> [Task item] Take from the material every line containing the string "apresentador" and copy it.

Data for the task START

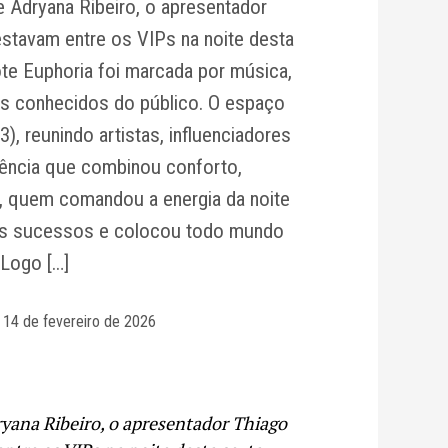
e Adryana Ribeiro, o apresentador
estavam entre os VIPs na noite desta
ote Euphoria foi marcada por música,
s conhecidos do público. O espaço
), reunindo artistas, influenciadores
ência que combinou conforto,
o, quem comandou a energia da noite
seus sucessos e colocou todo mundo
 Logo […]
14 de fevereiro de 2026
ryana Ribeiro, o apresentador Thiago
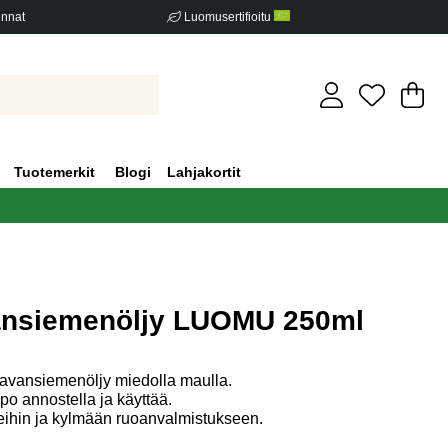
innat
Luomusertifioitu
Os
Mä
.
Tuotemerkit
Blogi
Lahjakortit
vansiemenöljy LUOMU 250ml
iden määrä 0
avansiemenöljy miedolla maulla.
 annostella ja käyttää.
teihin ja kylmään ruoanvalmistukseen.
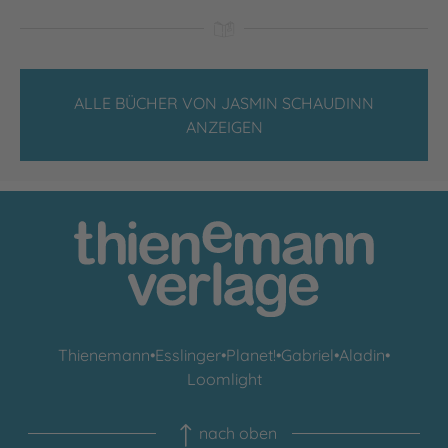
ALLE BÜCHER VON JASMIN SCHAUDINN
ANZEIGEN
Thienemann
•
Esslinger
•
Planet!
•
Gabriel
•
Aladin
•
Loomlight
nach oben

Data for the task END
Data for the task START

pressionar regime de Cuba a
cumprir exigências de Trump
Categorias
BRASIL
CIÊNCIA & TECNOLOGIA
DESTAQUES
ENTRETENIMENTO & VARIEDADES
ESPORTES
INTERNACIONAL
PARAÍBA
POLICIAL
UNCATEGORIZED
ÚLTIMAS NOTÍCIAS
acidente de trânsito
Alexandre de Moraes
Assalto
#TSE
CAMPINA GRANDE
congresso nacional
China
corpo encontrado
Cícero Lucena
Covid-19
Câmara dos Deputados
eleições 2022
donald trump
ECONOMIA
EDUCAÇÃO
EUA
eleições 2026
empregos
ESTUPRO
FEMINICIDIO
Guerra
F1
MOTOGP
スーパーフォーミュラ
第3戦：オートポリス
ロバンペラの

Data for the task END
Data for the task START

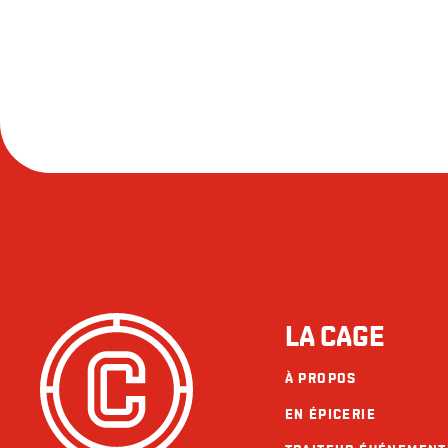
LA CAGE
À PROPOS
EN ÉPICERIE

Data for the task END

> [Answer space]
e Adryana Ribeiro, o apresentador
ryana Ribeiro, o apresentador Thiago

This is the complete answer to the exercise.